*** Block opens ***
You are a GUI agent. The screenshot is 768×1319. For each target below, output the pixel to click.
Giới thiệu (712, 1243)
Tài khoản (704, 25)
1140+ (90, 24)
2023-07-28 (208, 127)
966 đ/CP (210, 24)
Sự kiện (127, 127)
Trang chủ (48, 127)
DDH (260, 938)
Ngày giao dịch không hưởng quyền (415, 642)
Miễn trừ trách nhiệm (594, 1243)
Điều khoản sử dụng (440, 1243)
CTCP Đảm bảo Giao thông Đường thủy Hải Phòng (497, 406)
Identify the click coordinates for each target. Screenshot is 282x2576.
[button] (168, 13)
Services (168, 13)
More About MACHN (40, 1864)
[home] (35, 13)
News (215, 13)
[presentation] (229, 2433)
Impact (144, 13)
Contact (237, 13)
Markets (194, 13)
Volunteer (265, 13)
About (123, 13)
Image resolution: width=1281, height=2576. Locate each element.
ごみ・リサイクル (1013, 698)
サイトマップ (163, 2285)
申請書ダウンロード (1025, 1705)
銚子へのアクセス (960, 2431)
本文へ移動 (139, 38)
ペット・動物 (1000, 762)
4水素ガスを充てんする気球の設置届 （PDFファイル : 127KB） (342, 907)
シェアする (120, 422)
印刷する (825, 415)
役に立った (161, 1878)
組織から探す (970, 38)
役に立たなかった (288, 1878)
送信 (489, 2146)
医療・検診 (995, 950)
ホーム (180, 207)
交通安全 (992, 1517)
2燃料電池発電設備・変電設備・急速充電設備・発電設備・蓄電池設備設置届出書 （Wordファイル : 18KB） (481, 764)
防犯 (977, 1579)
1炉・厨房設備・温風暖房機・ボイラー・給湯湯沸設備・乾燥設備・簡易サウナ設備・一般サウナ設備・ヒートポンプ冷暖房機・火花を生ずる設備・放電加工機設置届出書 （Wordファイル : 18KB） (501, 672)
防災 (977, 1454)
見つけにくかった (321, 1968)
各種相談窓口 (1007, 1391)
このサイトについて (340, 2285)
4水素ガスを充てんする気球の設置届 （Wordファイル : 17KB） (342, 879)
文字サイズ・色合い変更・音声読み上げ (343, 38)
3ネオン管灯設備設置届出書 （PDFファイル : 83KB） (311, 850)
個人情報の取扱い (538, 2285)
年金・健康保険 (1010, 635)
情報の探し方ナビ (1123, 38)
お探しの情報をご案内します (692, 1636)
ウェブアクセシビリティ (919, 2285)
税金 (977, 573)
*** Block closes ***
## Work instructions
From the listing above, repeat exactly the lines starting at the line that includes "医療・検診 (995, 950)" and ending at the line that includes "情報の探し方ナビ (1123, 38)", with nothing outside that span.

## Solution to this exercise
医療・検診 (995, 950)
ホーム (180, 207)
交通安全 (992, 1517)
2燃料電池発電設備・変電設備・急速充電設備・発電設備・蓄電池設備設置届出書 （Wordファイル : 18KB） (481, 764)
防犯 (977, 1579)
1炉・厨房設備・温風暖房機・ボイラー・給湯湯沸設備・乾燥設備・簡易サウナ設備・一般サウナ設備・ヒートポンプ冷暖房機・火花を生ずる設備・放電加工機設置届出書 （Wordファイル : 18KB） (501, 672)
防災 (977, 1454)
見つけにくかった (321, 1968)
各種相談窓口 (1007, 1391)
このサイトについて (340, 2285)
4水素ガスを充てんする気球の設置届 （Wordファイル : 17KB） (342, 879)
文字サイズ・色合い変更・音声読み上げ (343, 38)
3ネオン管灯設備設置届出書 （PDFファイル : 83KB） (311, 850)
個人情報の取扱い (538, 2285)
年金・健康保険 (1010, 635)
情報の探し方ナビ (1123, 38)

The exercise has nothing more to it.